◆ EXERCISE GOAL:
Which lines in the records below contain the word "articles"? Return each of them.

(Page-level text extractions)
____________

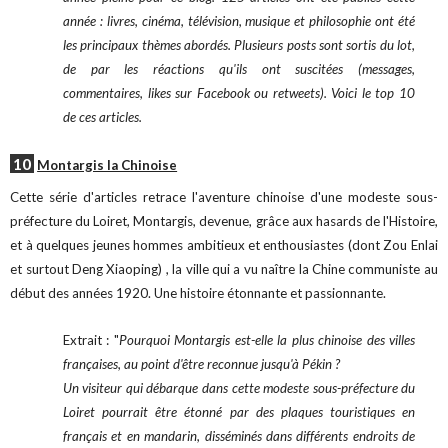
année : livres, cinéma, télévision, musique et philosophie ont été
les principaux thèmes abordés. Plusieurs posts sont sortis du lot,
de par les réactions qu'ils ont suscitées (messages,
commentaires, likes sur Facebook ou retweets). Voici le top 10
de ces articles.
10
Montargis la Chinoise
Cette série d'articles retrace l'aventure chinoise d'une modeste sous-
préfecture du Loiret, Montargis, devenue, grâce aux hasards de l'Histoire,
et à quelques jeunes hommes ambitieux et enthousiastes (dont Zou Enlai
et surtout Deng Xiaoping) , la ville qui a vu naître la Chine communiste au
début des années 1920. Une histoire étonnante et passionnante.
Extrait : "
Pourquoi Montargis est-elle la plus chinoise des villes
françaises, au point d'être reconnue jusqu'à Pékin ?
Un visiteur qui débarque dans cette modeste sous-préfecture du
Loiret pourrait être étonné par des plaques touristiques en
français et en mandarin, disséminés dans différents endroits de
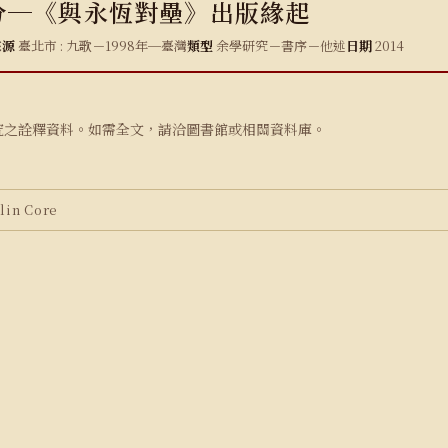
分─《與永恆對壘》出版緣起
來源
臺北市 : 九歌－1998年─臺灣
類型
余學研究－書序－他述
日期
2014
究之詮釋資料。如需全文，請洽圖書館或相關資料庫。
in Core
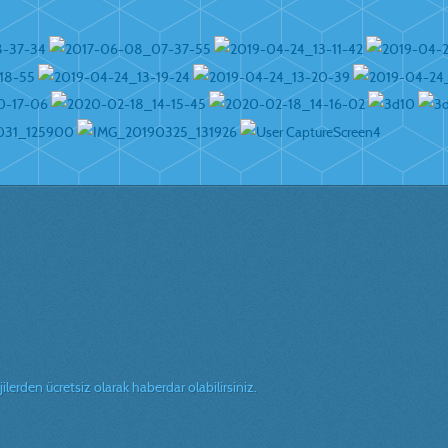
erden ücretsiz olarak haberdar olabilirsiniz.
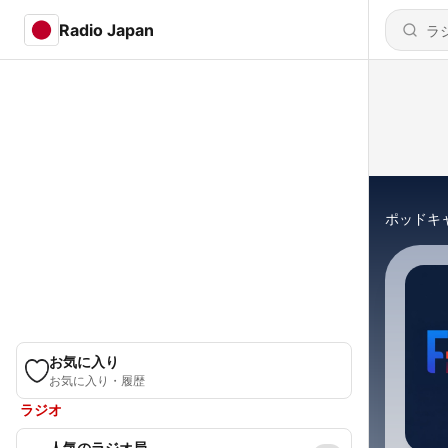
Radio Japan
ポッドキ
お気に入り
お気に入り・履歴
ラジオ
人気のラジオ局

____________

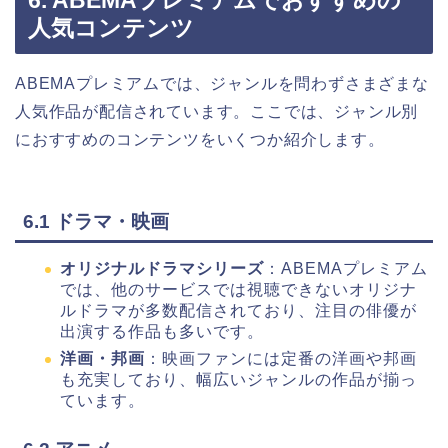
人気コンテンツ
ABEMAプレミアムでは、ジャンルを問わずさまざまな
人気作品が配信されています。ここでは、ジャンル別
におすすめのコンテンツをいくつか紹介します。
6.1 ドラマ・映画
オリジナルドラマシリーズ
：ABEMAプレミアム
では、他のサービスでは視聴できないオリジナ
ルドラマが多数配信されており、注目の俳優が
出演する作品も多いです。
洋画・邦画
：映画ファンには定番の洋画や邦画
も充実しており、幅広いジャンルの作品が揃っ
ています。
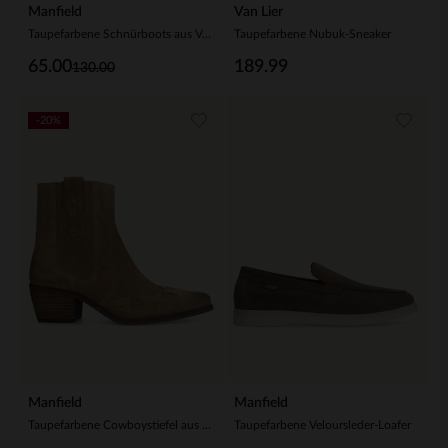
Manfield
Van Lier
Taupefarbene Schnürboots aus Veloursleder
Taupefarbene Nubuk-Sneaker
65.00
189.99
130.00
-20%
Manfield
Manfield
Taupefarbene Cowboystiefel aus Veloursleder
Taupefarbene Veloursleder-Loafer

____________

◆ RESULT OF THIS TASK:
de ces articles.
Cette série d'articles retrace l'aventure chinoise d'une modeste sous-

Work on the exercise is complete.